To give an idea of how the supply and demand dynamics of the system will work in the years to come, Lawson Steele of Berenberg Bank, one of the world’s leading experts on the EU ETS, is projecting a cumulative supply deficit of about 99% in 2024! If such projections were modestly true, there would be a huge increase in the price of allowances in the years to come.
However, it should be noted that the EU is somewhat wary of a too rapid rise in prices and has put in place measures to combat such a rapid rise in prices if it were to be too damaging for the companies involved in the process. ‘ETS. If necessary, policy makers (will attempt) to intervene through what is known as the Market Stability Reserve (MSR), as well as the possibility of modifying the supply of allowances as defined by the Article 29a of the ETS.
The MSR is essentially a feature of the system that controls an over or under supply of allowances.
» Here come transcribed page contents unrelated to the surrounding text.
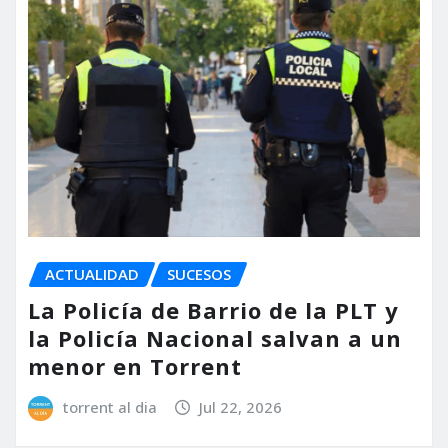
ACTUALIDAD
SUCESOS
La Policía de Barrio de la PLT y
la Policía Nacional salvan a un
menor en Torrent
torrent al dia
Jul 22, 2026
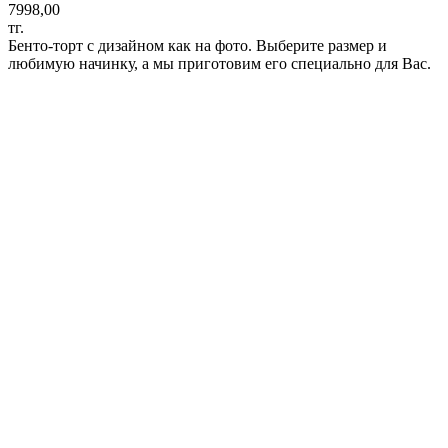
7998,00
тг.
Бенто-торт с дизайном как на фото. Выберите размер и
любимую начинку, а мы приготовим его специально для Вас.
Introduced in 2019, the MSR strives to reduce supply (i.e. TNAC) when there is an abundance of allowances, and increase TNAC when there is a potentially shortfall in allowances. detrimental. The idea behind the MSR is to allow prices to rise smoothly with minimal volatility.
Likewise, Article 29 bis of the scheme directive obliges decision-makers to monitor the dynamics of supply and demand and to intervene by reducing or increasing supply if deemed necessary. While the purpose of Article 29 bis is again to try to get prices to rise in an orderly fashion, the actual rules it contains are murky in nature and very open to interpretation. In addition, the many sovereigns concerned will want different prices depending on their industries included in the ETS, thus creating in some way a potential conflict of interest between the participants and thus increasing the difficulty of intervention via Article 29 bis. .
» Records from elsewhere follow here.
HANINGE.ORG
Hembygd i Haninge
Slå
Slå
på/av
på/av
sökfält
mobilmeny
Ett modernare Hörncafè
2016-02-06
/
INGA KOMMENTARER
While the most important risk is an excessive rise in prices to the point that policymakers deem it appropriate to intervene, such a risk could be considered insignificant given that prices must go up first to justify such intervention. To be clear, policymakers most certainly want higher prices. These measures are more aimed at achieving these higher prices in an orderly manner. Ultimately, the priority of the program is to reduce GHG emissions, and if the price has to go up to achieve that, so be it.
Techniques and means of negotiating
To top it off for EU carbon allowances, it’s the technical aspects. The allowances themselves can be traded on the futures market. This US futures market has a market capitalization of nearly $ 300 billion with a significant level of liquidity.
From a long-term technical standpoint, the recent breakout of the decade and the base model remain immensely optimistic.